La loi à la main on avait raison ; d'après la loi, ces écoles devaient périr ; mais le gouvernement possédait un pouvoir discrétionnaire temporaire ; il pouvait beaucoup tolérer, faire des concessions administratives ; mais il se garde de rien faire ; pourquoi ? Parce que le clergé lui tient cet incroyable langage :
« Si vous instituez les écoles normales laïques prévues par la loi, je vous retire mon concours. » (Interruption.) Encore une fois, ne niez pas.
Je vous cite la réponse des évêques de Belgique à M. le ministre Nothomb, qu'ils répétèrent plus tard à M. Van de Weyer. Ce qu'ils disaient à M. Nothomb, nous le lisons dans cette fameuse correspondance épiscopale, que la chambre de 1847 a fait imprimer aux Documents parlementaires.
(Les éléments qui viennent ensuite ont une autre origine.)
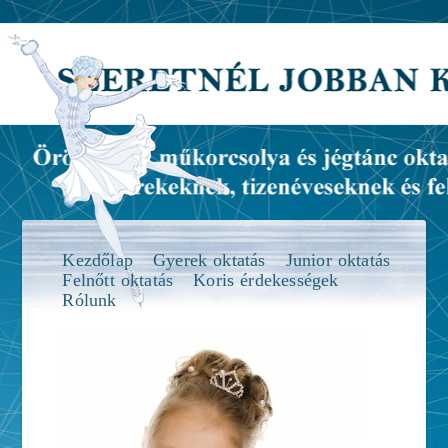
Kezdőlap
Gyerek oktatás
Junior oktatás
Felnőtt oktatás
Koris érdekességek
Rólunk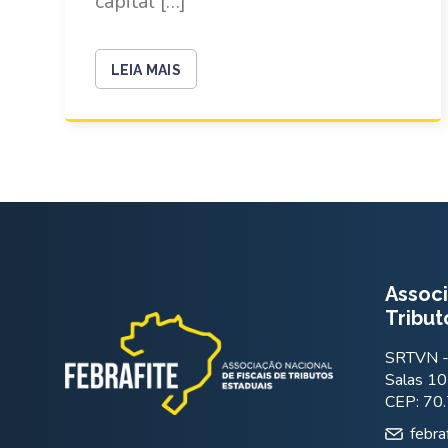
capital […]
LEIA MAIS
Associ
Tribut
SRTVN - 
Salas 10
CEP: 70
febra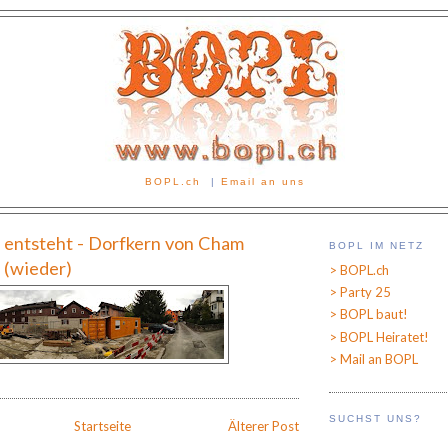
BOPL.ch
|
Email an uns
entsteht - Dorfkern von Cham
BOPL IM NETZ
 (wieder)
> BOPL.ch
> Party 25
> BOPL baut!
> BOPL Heiratet!
> Mail an BOPL
SUCHST UNS?
Startseite
Älterer Post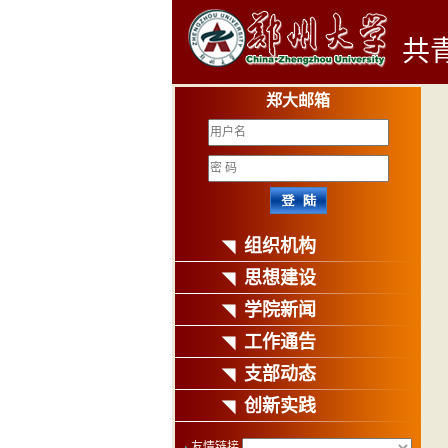
共
郑大邮箱
组织机构
◥
思想建设
◥
学院新闻
◥
工作通告
◥
支部动态
◥
创新实践
◥
友情链接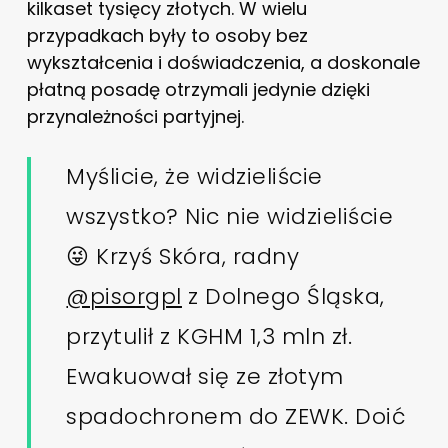
kilkaset tysięcy złotych. W wielu
przypadkach były to osoby bez
wykształcenia i doświadczenia, a doskonale
płatną posadę otrzymali jedynie dzięki
przynależności partyjnej.
Myślicie, że widzieliście
wszystko? Nic nie widzieliście
😜 Krzyś Skóra, radny
@pisorgpl
z Dolnego Śląska,
przytulił z KGHM 1,3 mln zł.
Ewakuował się ze złotym
spadochronem do ZEWK. Doić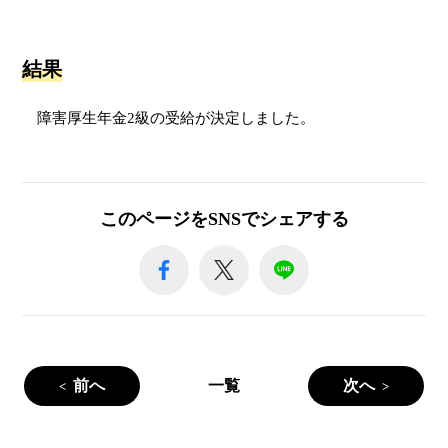
結果
障害厚生年金2級の受給が決定しました。
このページをSNSでシェアする
前へ
一覧
次へ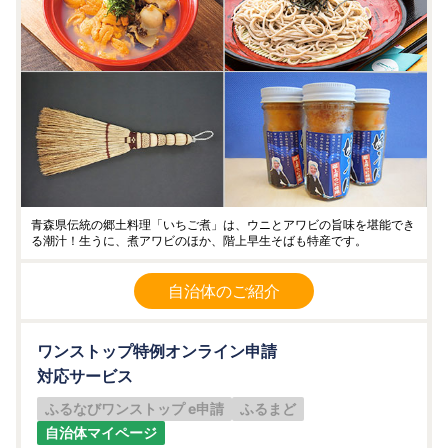
青森県伝統の郷土料理「いちご煮」は、ウニとアワビの旨味を堪能でき
る潮汁！生うに、煮アワビのほか、階上早生そばも特産です。
自治体のご紹介
ワンストップ特例オンライン申請
対応サービス
ふるなびワンストップ e申請
ふるまど
自治体マイページ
En 1845, sous le ministère de l'honorable M. Vande Weyer, la ville de Gand veut organiser des cours normaux auprès de son école primaire supérieure ; l'évêque rappelle à M. Van de Weyer la déclaration de tous les évêques de la Belgique, que si des cours normaux sont adjoints, conformément à la loi de 1842, aux écoles primaires supérieures, le clergé retirera son concours à l'exécution de la loi. Cela est écrit dans une lettre du 30 août 1845. Et qu'on ne dise pas que ce que je viens de rappeler, quant à la nomination des instituteurs, a été, à une époque quelconque, contesté.
Oui, les instituteurs ont été nommés d'abord et exclusivement avec la permission du clergé pour la première organisation.
Les documents de 1847, que je tiens à la main, le document auquel je viens d'emprunter quelques citations, le prouve. Le fait a été reconnu solennellement dans cette même séance du 13 décembre 1847, où l'honorable M. Le Hon est venu lire ces lettres stupéfiantes, où le gouvernement rappelait son obéissance aux évêques en termes inouïs. Là, dans un passage bâtonné par pudeur sur la minute, mais vrai, exact au fond, un ministre avouait, par exemple, ceci :
« Un père de famille se livrant avec succès à l'enseignement depuis plus de trente ans, estimé de tous les habitants, fortement appuyé par l'autorité locale, a été sacrifié au protégé de Votre Grandeur. »
Cet homme était tellement irréprochable, la note le disait encore, que l'honorable M. de Decker se portait garant pour lui, et nonobstant, le protégé de Sa Grandeur a été préféré.
L'exemple, messieurs, n'est pas unique. La lettre à laquelle je l'emprunte est une espèce de circulaire adressée à tous les évêques. Un paragraphe spécial rappelait les gracieusetés dont chacun d'eux avait été l'objet particulier de la part de M. le ministre de l'intérieur, et ce paragraphe spécial contient un avec un peu moins cru que celui du passage bâtonné en minute, mais quant au fond c'est identiquement la même chose.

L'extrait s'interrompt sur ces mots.